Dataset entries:

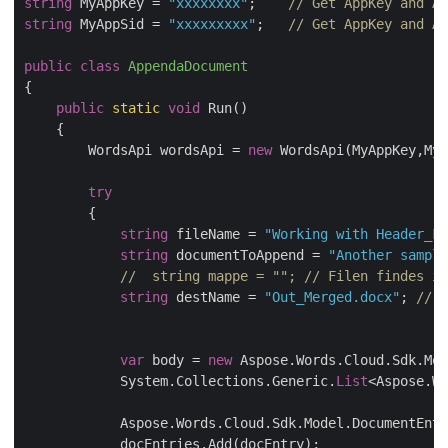
string
 MyAppKey = 
"xxxxxxxx"
;    
// Get AppKey and Ap
string
 MyAppSid = 
"xxxxxxxxx"
;   
// Get AppKey and Ap
public
class
AppendaDocument
{

public
static
void
 Run()

    {

        WordsApi wordsApi = 
new
 WordsApi(MyAppKey,MyA
try
        {

string
 fileName = 
"Working with Header_Fo
string
 documentToAppend = 
"Another sampl
//  string mappe = ""; // Filen findes i 
string
 destName = 
"Out_Merged.docx"
; 
// 
var
 body = 
new
 Aspose.Words.Cloud.Sdk.Mod
            System.Collections.Generic.
List
<Aspose.Wo
            Aspose.Words.Cloud.Sdk.Model.DocumentEntr
            docEntries.Add(docEntry);
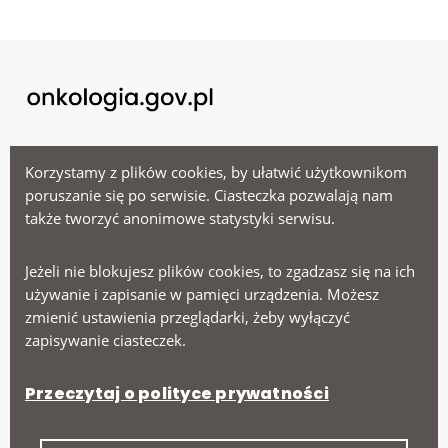
Menu
Korzystamy z plików cookies, by ułatwić użytkownikom
poruszanie się po serwisie. Ciasteczka pozwalają nam
także tworzyć anonimowe statystyki serwisu.
Ministerstwo Zdrowia
Narodowy Fundusz Zdrowia
Jeżeli nie blokujesz plików cookies, to zgadzasz się na ich
Narodowy Instytut Onkologii
używanie i zapisanie w pamięci urządzenia. Możesz
zmienić ustawienia przeglądarki, żeby wyłączyć
zapisywanie ciasteczek.
Na skróty
Przeczytaj o polityce prywatności
Deklaracja dostępności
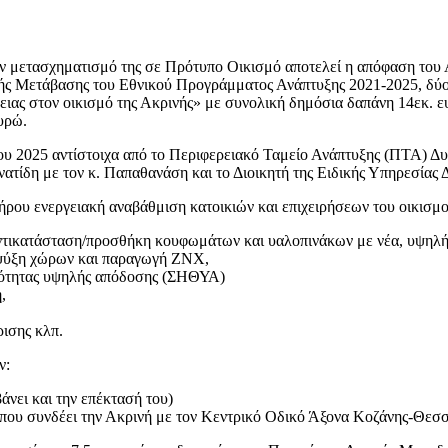
 τον μετασχηματισμό της σε Πρότυπο Οικισμό αποτελεί η απόφαση τ
ής Μετάβασης του Εθνικού Προγράμματος Ανάπτυξης 2021-2025, δύο 
ειας στον οικισμό της Ακρινής» με συνολική δημόσια δαπάνη 14εκ. 
υρώ.
ρίου 2025 αντίστοιχα από το Περιφερειακό Ταμείο Ανάπτυξης (ΠΤΑ) 
νατίδη με τον κ. Παπαθανάση και το Διοικητή της Ειδικής Υπηρεσία
ήρου ενεργειακή αναβάθμιση κατοικιών και επιχειρήσεων του οικισμ
ντικατάσταση/προσθήκη κουφωμάτων και υαλοπινάκων με νέα, υψηλή
 ψύξη χώρων και παραγωγή ΖΝΧ,
ότητας υψηλής απόδοσης (ΣΗΘΥΑ)
,
ισης κλπ.
ν:
νει και την επέκτασή του)
που συνδέει την Ακρινή με τον Κεντρικό Οδικό Άξονα Κοζάνης-Θεσσ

_WORK REQUEST_. Repeat the records above word for word, apart from the pictures.

_ANSWER TO THE PROBLEM_.
string
 MyAppKey = 
"xxxxxxxx"
;    
// Get AppKey and Ap
string
 MyAppSid = 
"xxxxxxxxx"
;   
// Get AppKey and Ap
public
class
AppendaDocument
{

public
static
void
 Run()

    {

        WordsApi wordsApi = 
new
 WordsApi(MyAppKey,MyA
try
        {

string
 fileName = 
"Working with Header_Fo
string
 documentToAppend = 
"Another sampl
//  string mappe = ""; // Filen findes i 
string
 destName = 
"Out_Merged.docx"
; 
// 
var
 body = 
new
 Aspose.Words.Cloud.Sdk.Mod
            System.Collections.Generic.
List
<Aspose.Wo
            Aspose.Words.Cloud.Sdk.Model.DocumentEntr
            docEntries.Add(docEntry);
Menu
Korzystamy z plików cookies, by ułatwić użytkownikom
poruszanie się po serwisie. Ciasteczka pozwalają nam
także tworzyć anonimowe statystyki serwisu.
Ministerstwo Zdrowia
Narodowy Fundusz Zdrowia
Jeżeli nie blokujesz plików cookies, to zgadzasz się na ich
Narodowy Instytut Onkologii
używanie i zapisanie w pamięci urządzenia. Możesz
zmienić ustawienia przeglądarki, żeby wyłączyć
zapisywanie ciasteczek.
Na skróty
Przeczytaj o polityce prywatności
Deklaracja dostępności
 τον μετασχηματισμό της σε Πρότυπο Οικισμό αποτελεί η απόφαση τ
ής Μετάβασης του Εθνικού Προγράμματος Ανάπτυξης 2021-2025, δύο 
ειας στον οικισμό της Ακρινής» με συνολική δημόσια δαπάνη 14εκ. 
υρώ.
ρίου 2025 αντίστοιχα από το Περιφερειακό Ταμείο Ανάπτυξης (ΠΤΑ) 
νατίδη με τον κ. Παπαθανάση και το Διοικητή της Ειδικής Υπηρεσία
ήρου ενεργειακή αναβάθμιση κατοικιών και επιχειρήσεων του οικισμ
ντικατάσταση/προσθήκη κουφωμάτων και υαλοπινάκων με νέα, υψηλή
 ψύξη χώρων και παραγωγή ΖΝΧ,
ότητας υψηλής απόδοσης (ΣΗΘΥΑ)
,
ισης κλπ.
ν:
νει και την επέκτασή του)
που συνδέει την Ακρινή με τον Κεντρικό Οδικό Άξονα Κοζάνης-Θεσσ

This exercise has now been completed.